她没带伞,似乎也不打算问人借一把,只把书包往头上一顶,就想往校门口跑去。

    祁天心里憋着的那把火越烧越旺,他快步走上前,一声不吭地抓住她的胳膊,拖着她往停车场的方向走去。

    你干什么!放手,放开我!

    这会儿教学楼前人来人往,初晴不好意思高声嚷嚷,只得一边挣扎一边小声地叫。

    正是放学的当口,有好几个学生注意到了他们两个人,纷纷投来惊奇的目光。

    而祁天的性格向来是不管不顾的,他根本不顾忌别人会怎么看,冷厉的目光一一回瞪过去。他把初晴的手腕握得死紧,一路把她带到了停车场。

    雨雾深浓,粉白嫣红的花瓣从枝头簌簌落下,跌在地上,别有一番娇弱的美感。

    祁天找到了自己的车,左手拉开车门,右手稍微用一点力,把初晴推进了后座,随即自己也坐了进去。

    初晴一路被他硬拉着走,此刻已经生气了,身子一转,伸出细长的手指就去开另一边的车门。

    然而下一秒,车门咔哒一声被锁上了。

    我准你走了吗?祁天冷冷地问。

    初晴猛地回头,忿忿地瞪着他。

    她那柔细的黑发被雨丝打湿,一缕缕地粘在湿哒哒的脸上,衬得那张小脸愈发的瓷白。

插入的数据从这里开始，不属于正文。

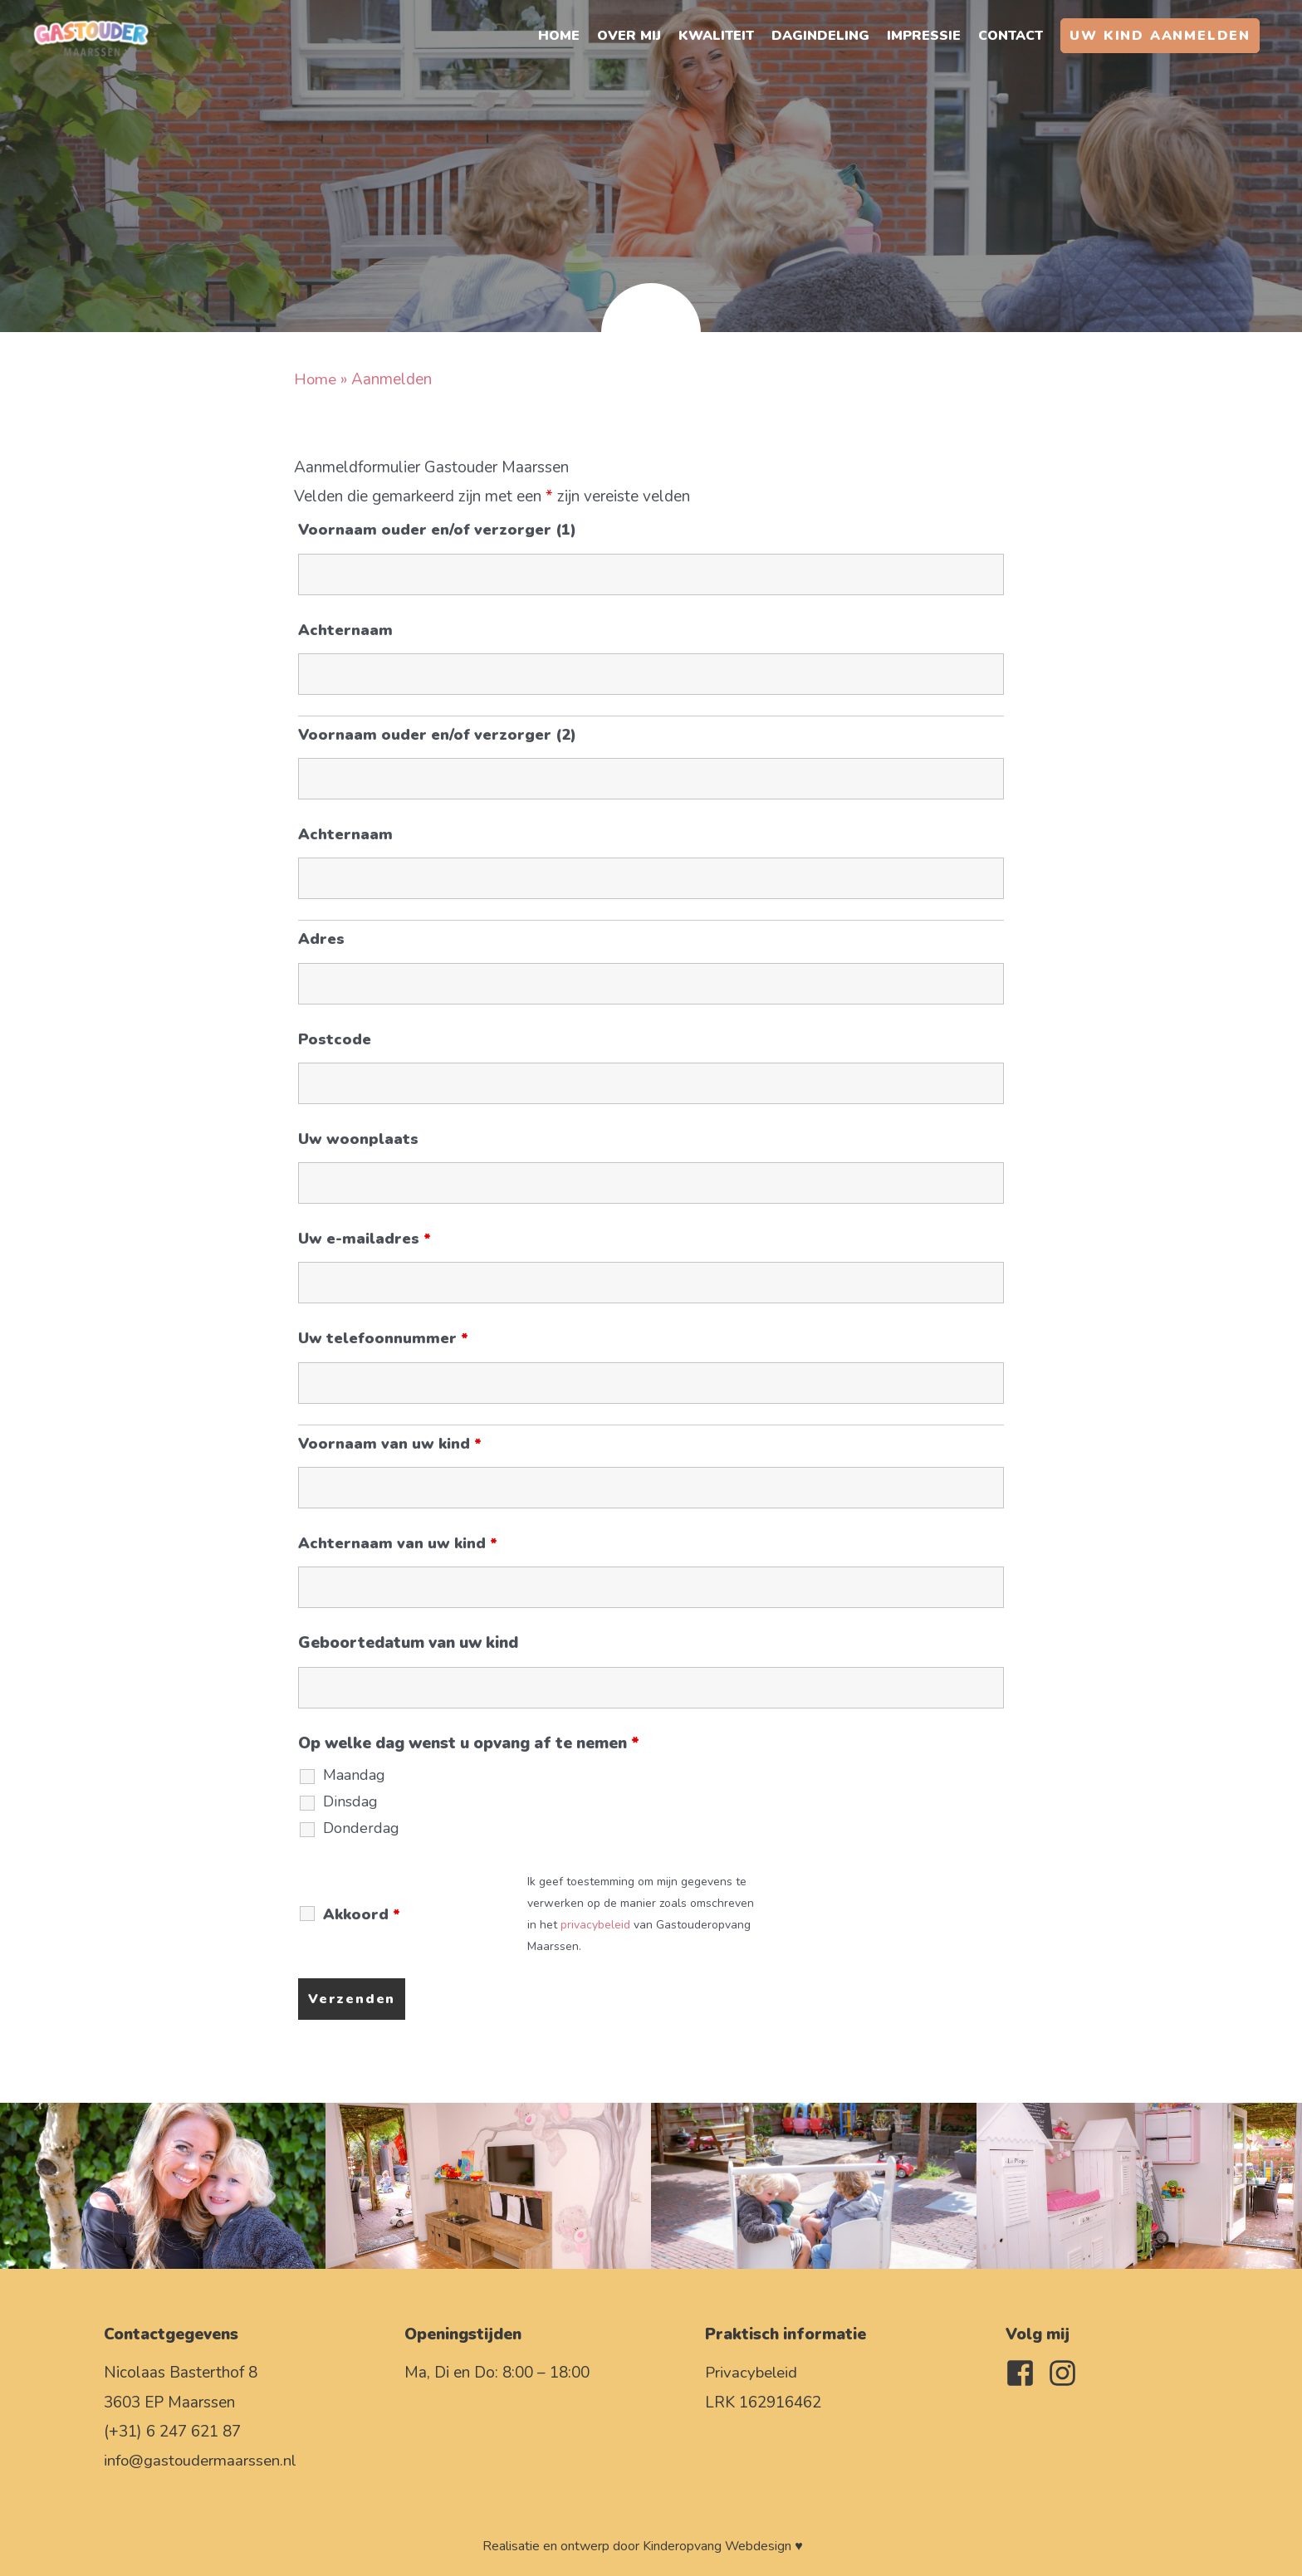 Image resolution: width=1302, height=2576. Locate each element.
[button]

    祁天摸出一个纸巾盒递过去,硬着声音道:擦擦。

    初晴一声不吭,抽出几张纸擦自己的头和脸,神色仍然非常冷淡。

    祁天记得,不久前两人也曾经历过这一幕,当时她想走,而他不让,她还甜甜地叫他王子殿下。

    那时她的脸上带着笑,两只迷人的小梨涡在嘴角时隐时现。

    可是今天,她却一脸警惕,把他当成了一个陌生人。

    她的态度怎么可以变得这么快?祁天有些心酸地想。

    白天在学校的时候虽然能见到她,但他总觉得看不够;

    在每一个与她分开的夜晚,只要一想起她,他就控制不住地微笑。

    就好像整副心魂都由她操控。

    她的一举一动能轻易左右他的喜怒哀乐。

    这就是所谓的爱情吗?

    祁天不知道。

    他从未有过这种感觉整个人像是被吸进了一个由缤纷的花瓣所组成的漩涡,娇艳的花瓣在他周围不住旋转,伴着甜美的花香,令他感觉晕眩又沉醉。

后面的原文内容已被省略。